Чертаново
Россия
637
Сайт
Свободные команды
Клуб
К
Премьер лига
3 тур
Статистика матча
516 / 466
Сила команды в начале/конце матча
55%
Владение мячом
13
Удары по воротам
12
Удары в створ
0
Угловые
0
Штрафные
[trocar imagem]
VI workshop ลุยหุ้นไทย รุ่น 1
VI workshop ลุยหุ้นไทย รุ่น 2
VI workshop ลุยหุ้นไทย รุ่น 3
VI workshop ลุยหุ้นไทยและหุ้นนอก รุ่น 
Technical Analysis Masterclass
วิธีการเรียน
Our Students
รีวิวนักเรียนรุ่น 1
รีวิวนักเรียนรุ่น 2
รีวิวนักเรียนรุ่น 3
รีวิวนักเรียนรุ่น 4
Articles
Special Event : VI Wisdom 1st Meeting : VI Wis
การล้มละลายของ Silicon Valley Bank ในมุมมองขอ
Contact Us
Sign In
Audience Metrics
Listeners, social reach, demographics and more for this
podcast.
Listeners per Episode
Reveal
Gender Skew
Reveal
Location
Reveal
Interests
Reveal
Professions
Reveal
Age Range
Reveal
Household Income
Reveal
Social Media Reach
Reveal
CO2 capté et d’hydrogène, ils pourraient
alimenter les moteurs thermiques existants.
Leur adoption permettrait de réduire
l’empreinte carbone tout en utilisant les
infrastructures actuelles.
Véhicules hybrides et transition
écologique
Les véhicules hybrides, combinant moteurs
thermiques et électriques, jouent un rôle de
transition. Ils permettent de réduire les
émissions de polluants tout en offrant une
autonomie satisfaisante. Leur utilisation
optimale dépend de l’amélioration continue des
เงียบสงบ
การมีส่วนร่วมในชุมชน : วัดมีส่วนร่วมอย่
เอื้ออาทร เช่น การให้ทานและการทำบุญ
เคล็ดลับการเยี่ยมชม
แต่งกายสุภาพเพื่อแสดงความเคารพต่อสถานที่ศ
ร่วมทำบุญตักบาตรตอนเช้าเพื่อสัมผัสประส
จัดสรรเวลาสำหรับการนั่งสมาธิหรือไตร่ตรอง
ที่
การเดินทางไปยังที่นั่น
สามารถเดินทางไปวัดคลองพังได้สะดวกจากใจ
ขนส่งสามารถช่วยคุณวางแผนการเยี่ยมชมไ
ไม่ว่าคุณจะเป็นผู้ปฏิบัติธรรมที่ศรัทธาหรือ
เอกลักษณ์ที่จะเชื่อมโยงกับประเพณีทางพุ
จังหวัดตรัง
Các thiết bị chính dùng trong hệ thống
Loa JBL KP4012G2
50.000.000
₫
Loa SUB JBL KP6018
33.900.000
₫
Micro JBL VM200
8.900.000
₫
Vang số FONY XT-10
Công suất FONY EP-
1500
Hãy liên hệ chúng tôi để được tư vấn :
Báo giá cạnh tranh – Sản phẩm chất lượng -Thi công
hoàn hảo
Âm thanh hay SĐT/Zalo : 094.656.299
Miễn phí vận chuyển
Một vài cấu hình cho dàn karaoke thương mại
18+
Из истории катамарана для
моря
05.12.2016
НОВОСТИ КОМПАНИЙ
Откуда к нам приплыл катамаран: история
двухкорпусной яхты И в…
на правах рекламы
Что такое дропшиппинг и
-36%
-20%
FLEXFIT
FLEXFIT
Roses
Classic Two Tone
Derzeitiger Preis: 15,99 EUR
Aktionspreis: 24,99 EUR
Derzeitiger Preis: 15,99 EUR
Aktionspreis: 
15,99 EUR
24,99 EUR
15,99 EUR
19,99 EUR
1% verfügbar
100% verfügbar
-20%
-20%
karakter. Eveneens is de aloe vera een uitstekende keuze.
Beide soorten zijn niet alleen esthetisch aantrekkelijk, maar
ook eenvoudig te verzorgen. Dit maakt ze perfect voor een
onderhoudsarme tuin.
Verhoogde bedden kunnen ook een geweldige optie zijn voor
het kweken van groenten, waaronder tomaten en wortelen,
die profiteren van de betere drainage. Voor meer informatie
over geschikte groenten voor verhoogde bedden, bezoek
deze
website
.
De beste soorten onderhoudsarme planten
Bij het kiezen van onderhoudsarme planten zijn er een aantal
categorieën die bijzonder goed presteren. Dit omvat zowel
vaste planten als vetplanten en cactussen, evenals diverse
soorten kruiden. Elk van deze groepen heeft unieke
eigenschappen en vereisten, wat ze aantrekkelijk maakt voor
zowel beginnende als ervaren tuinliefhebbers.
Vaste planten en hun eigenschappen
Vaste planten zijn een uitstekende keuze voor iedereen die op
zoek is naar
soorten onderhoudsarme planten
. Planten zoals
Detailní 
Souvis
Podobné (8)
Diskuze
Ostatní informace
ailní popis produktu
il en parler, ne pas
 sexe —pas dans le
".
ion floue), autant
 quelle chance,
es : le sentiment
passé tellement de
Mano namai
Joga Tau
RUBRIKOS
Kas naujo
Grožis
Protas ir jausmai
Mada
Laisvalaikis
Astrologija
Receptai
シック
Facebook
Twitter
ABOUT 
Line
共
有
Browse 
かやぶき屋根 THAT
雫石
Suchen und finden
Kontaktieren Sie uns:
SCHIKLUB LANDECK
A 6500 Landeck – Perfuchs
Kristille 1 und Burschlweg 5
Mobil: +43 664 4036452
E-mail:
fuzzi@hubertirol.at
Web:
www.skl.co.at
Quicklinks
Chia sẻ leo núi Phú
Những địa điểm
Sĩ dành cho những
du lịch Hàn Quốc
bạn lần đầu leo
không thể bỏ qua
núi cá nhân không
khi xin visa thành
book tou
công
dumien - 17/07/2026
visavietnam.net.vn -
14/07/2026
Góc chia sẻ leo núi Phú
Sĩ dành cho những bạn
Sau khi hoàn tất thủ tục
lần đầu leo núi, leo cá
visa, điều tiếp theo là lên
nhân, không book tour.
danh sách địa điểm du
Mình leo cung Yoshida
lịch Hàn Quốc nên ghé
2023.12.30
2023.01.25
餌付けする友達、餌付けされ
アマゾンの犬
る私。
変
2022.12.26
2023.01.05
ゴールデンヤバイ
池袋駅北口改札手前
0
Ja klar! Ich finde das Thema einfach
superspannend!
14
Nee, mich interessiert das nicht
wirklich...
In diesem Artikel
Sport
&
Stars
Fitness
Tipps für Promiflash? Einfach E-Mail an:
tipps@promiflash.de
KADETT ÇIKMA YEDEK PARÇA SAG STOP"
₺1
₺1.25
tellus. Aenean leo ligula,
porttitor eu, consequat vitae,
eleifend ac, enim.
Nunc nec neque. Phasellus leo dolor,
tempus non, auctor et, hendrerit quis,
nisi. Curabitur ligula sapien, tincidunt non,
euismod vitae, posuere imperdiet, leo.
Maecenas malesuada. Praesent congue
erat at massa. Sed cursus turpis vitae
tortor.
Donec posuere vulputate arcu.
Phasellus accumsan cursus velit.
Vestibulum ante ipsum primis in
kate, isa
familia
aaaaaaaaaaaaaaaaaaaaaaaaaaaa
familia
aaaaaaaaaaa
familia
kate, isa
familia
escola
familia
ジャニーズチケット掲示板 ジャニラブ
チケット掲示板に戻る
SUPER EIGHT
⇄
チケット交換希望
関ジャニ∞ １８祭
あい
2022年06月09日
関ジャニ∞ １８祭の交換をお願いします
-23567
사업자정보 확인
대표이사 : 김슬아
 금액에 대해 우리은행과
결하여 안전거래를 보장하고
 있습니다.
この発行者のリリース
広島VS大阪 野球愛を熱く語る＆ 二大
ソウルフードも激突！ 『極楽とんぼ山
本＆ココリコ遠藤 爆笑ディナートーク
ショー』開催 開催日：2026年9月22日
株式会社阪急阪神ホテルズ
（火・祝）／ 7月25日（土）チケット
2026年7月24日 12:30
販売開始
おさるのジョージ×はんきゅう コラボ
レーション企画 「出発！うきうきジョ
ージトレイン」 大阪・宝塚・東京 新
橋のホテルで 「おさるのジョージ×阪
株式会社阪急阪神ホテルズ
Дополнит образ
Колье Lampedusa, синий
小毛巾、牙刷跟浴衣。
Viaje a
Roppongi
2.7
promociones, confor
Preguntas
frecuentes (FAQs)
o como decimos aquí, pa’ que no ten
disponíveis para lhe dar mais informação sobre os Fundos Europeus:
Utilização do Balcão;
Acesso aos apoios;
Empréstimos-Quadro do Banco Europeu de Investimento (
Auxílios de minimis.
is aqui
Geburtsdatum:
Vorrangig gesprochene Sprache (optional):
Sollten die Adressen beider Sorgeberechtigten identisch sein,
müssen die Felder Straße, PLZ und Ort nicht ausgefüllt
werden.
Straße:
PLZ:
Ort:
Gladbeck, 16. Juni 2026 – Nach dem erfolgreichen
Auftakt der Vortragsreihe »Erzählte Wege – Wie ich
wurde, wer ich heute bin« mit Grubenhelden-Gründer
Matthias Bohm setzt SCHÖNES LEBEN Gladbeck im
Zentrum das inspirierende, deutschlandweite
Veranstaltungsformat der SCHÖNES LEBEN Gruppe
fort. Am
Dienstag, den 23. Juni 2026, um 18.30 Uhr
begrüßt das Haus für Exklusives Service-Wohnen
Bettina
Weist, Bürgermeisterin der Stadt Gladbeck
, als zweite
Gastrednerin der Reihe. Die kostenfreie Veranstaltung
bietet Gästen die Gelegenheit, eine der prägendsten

### [ASSIGNMENT]
Starting at the line above that contains "Mình leo cung Yoshida", repeat each line exactly up to and including the line that contains "Tipps für Promiflash?", and stop there.

### [ANSWER FOR THE TASK]
Mình leo cung Yoshida
lịch Hàn Quốc nên ghé
2023.12.30
2023.01.25
餌付けする友達、餌付けされ
アマゾンの犬
る私。
変
2022.12.26
2023.01.05
ゴールデンヤバイ
池袋駅北口改札手前
0
Ja klar! Ich finde das Thema einfach
superspannend!
14
Nee, mich interessiert das nicht
wirklich...
In diesem Artikel
Sport
&
Stars
Fitness
Tipps für Promiflash? Einfach E-Mail an:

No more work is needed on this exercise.